Ce chantier s’effectue à 5 mètres de profondeur, sous l’avenue de l’Amphithéâtre, à hauteur du Centre Pompidou-Metz. Il vise à remplacer un égout ovoïde sous-dimensionné, datant de 1925, par une canalisation plus importante. Les eaux usées du quartier du Sablon et d’une partie de Montigny-lès-Metz passent par cet égout pour rejoindre la station d’épuration Haganis, près du port de Metz. Il s’agit d’un égout unitaire qui collecte également les eaux de pluie. En cas de grosses averses, le trop-plein se déverse dans la Seille. Depuis le début du siècle dernier, l’urbanisation s’est développée et la canalisation est devenue trop petite. 

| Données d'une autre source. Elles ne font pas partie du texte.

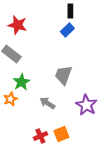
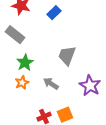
blue rectangle: (67, 30) -> (54, 13), moved
orange star: (10, 99) -> (22, 83), moved

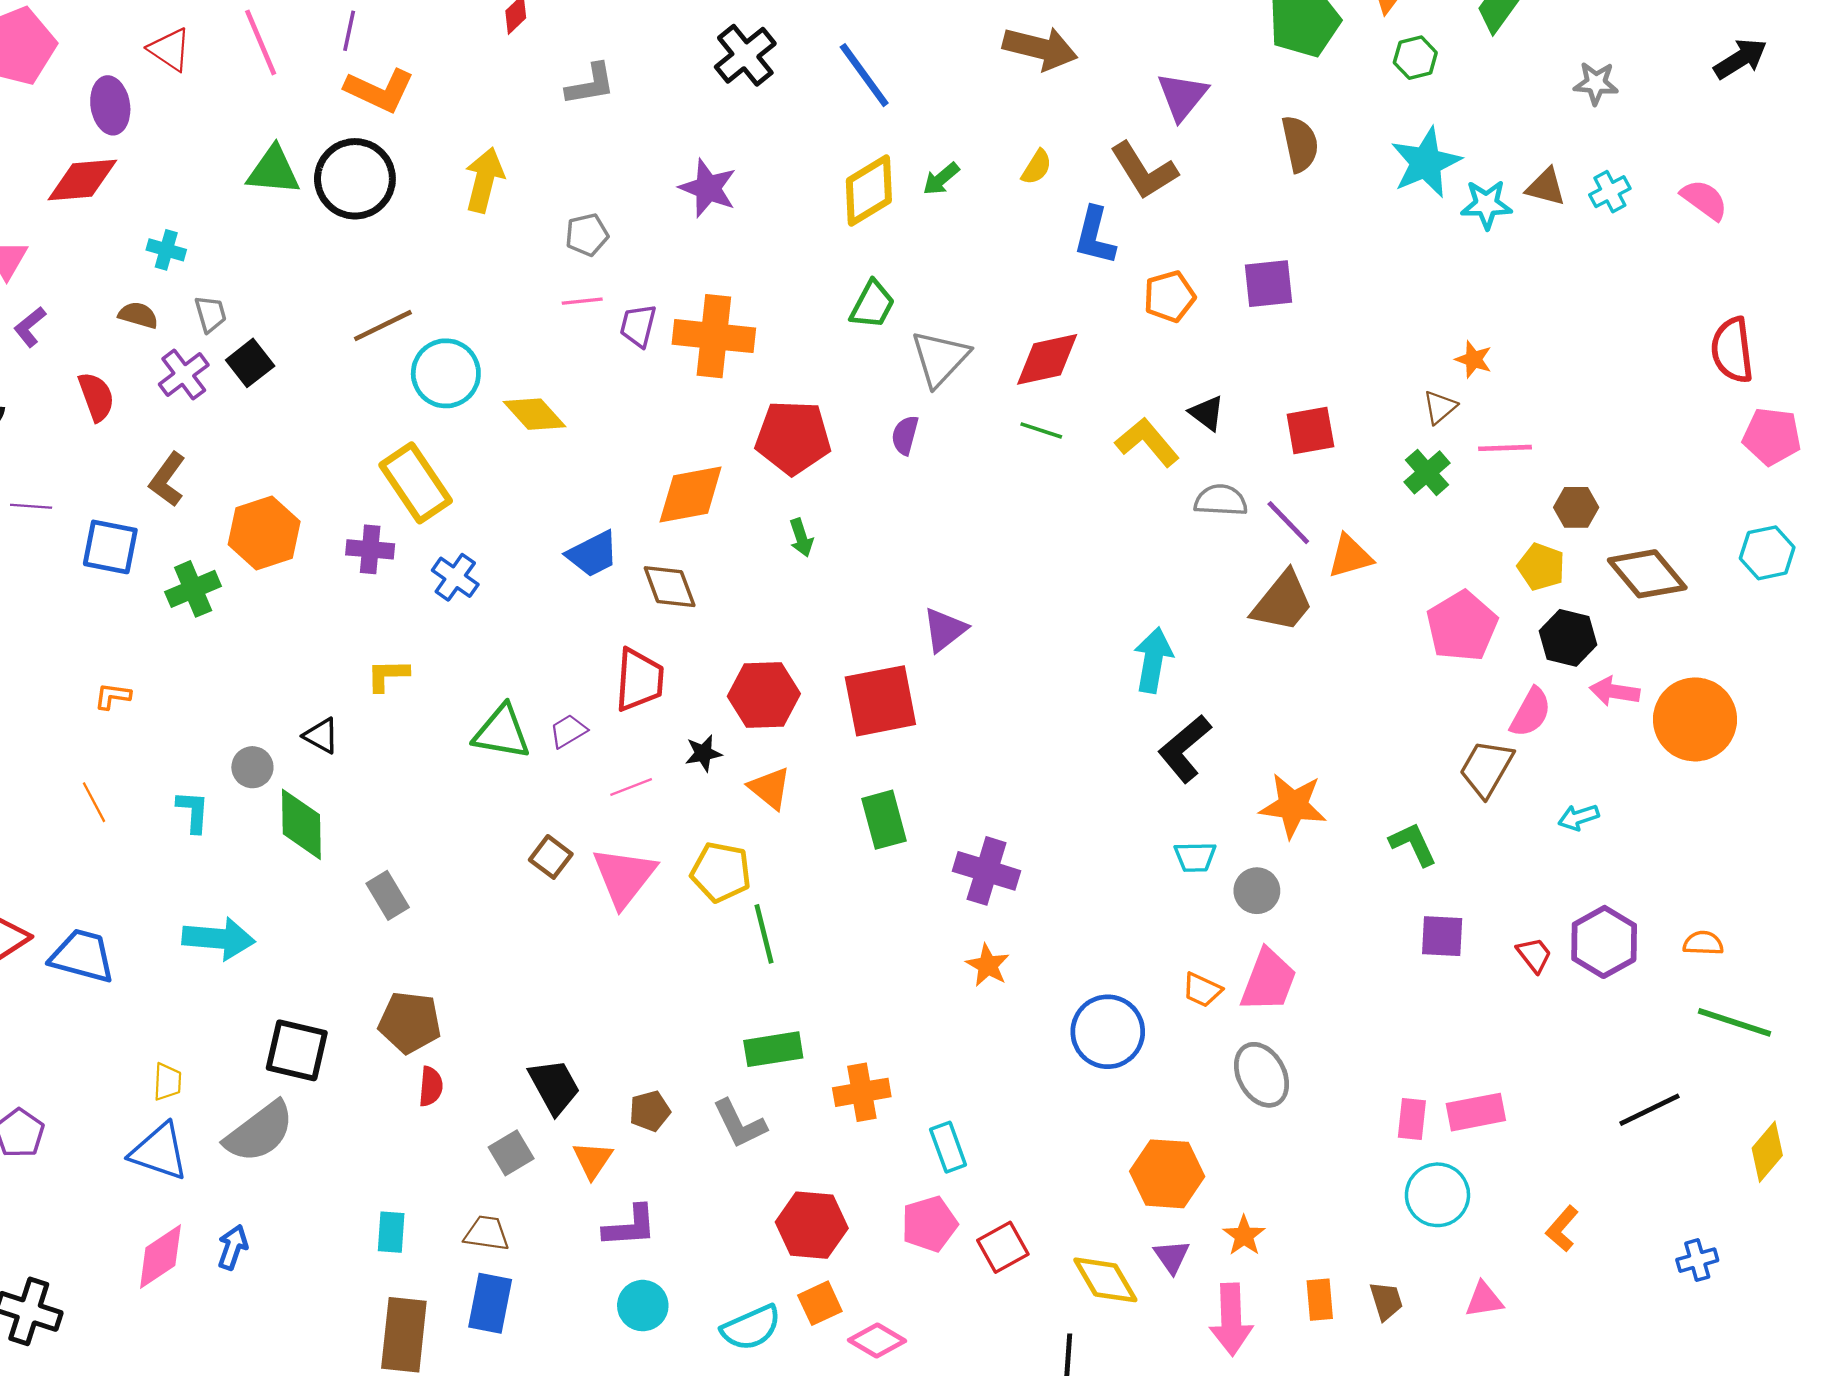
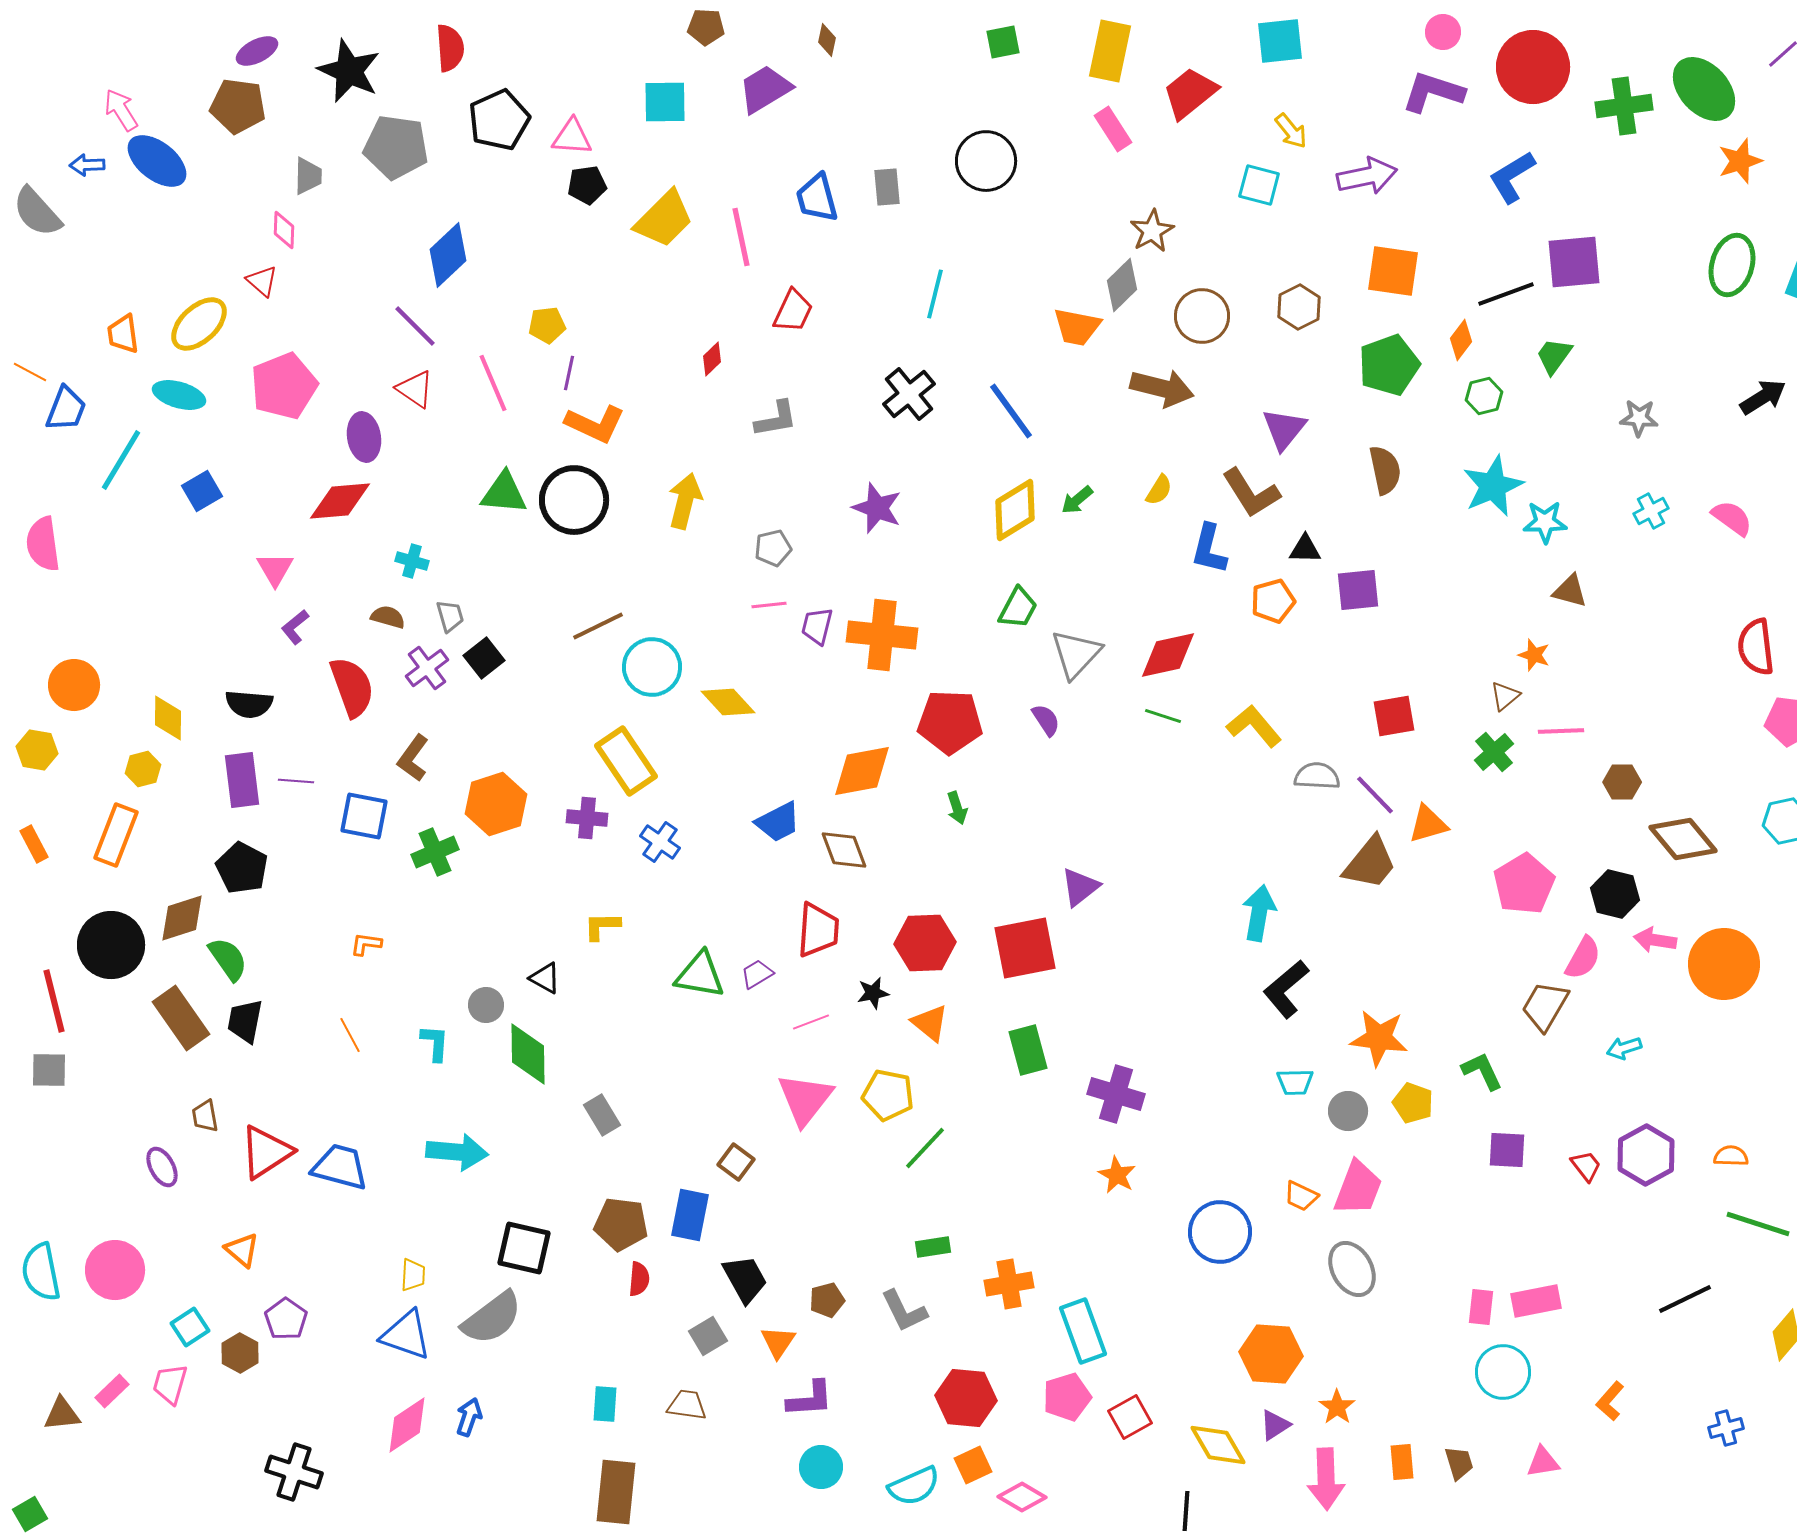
brown triangle: (1546, 187) -> (1570, 591), moved
red semicircle: (96, 397) -> (352, 687), size x1.4
black triangle: (1207, 413) -> (1305, 549), moved, turned -36
purple semicircle: (905, 435) -> (1046, 720), turned 132
yellow pentagon: (1541, 567) -> (1413, 1103), moved
brown square: (551, 857) -> (736, 1162), moved
green line: (764, 934) -> (925, 1148), turned 57
green rectangle: (773, 1049) -> (933, 1247), size x0.7
cyan rectangle: (948, 1147) -> (1083, 1331), size x1.5
purple triangle: (1172, 1257) -> (1275, 1425), turned 32
blue rectangle: (490, 1303) -> (690, 1215), moved

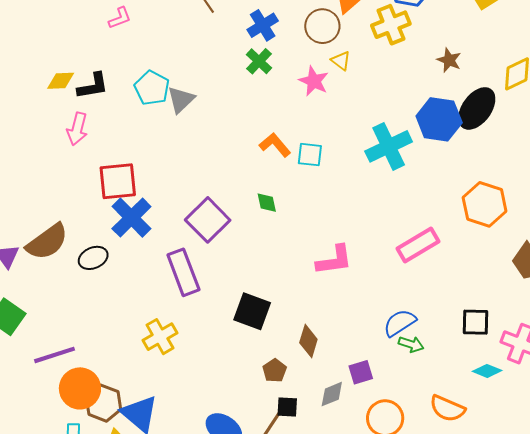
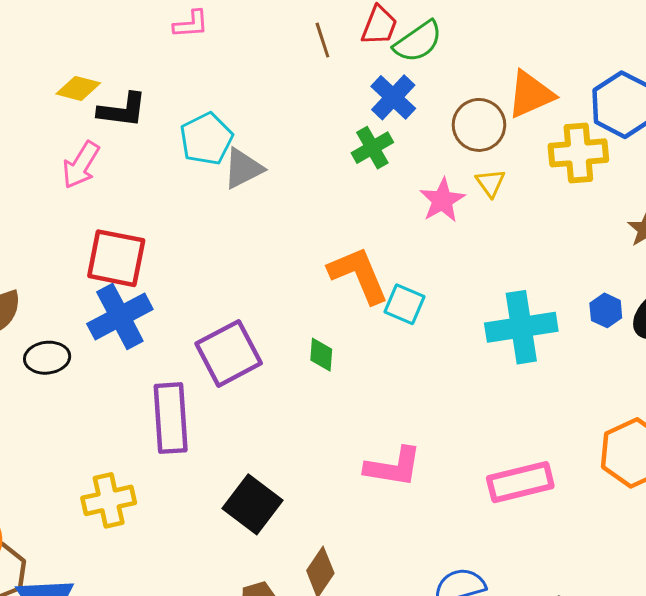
blue cross: (263, 25) -> (393, 97), turned -32
blue hexagon: (439, 119) -> (606, 310), size x0.5
orange L-shape: (275, 145) -> (359, 275), size x1.4

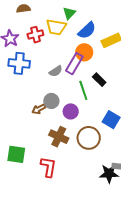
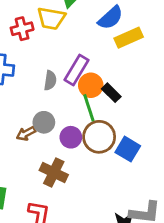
blue semicircle: (87, 30) -> (111, 18), moved
orange circle: (84, 52) -> (91, 85), moved
gray semicircle: (56, 71) -> (50, 80), turned -48
brown circle: (89, 138) -> (99, 137), moved

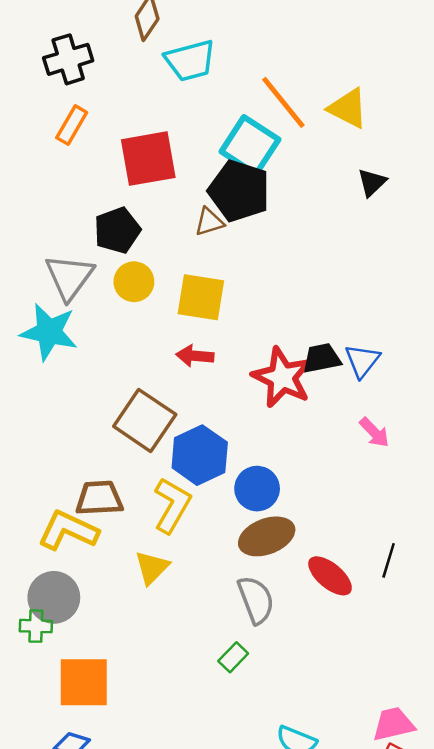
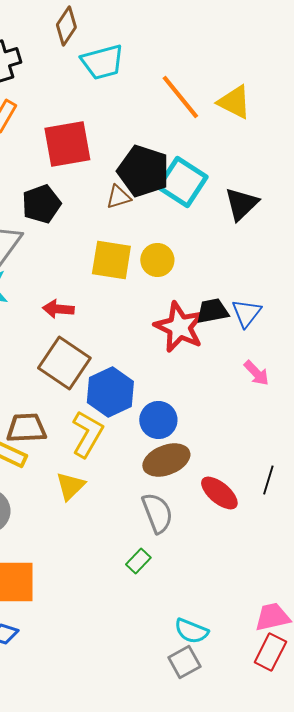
cyan square: (250, 145) -> (182, 182), moved
black triangle: (372, 182) -> (241, 204), moved, size x1.4
yellow circle: (134, 282) -> (157, 260), moved
red arrow: (195, 356) -> (58, 309), moved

Pour détruire et remplacer le vieil égout, il faut creuser tout le long de l’avenue de l’Amphithéâtre, depuis le carrefour Louis-le-Débonnaire jusqu’au parking souterrain du centre d’art contemporain, soit 450 mètres. Le chantier doit préserver les vestiges de l’amphithéâtre gallo-romain (voir : http://blogerslorrainsengages.unblog.fr/2011/01/08/des-vestiges-gallo-romains-sous-les-paves-de-metz/) qui reposent sous le carrefour faisant face au Centre Pompidou. Le sous-sol est à cet endroit également truffé de matériaux liés à la construction de la gare, notamment des traverses de chemin de fer, du béton armé ou encore des gravats, autant de matériaux qui pourraient détériorer des foreuses. C’est pour cela que pour cette portion de 155 mètres de long, il n’y a pas d’autre solution que de creuser le tunnel à la main. Les mineurs avancent à raison de trois mètres par jour. Au fur et à mesure, le vieil égout en pierre de taille maçonné est cassé, un tunnel plus large est creusé et la nouvelle canalisation est poussée à l’intérieur par des vérins.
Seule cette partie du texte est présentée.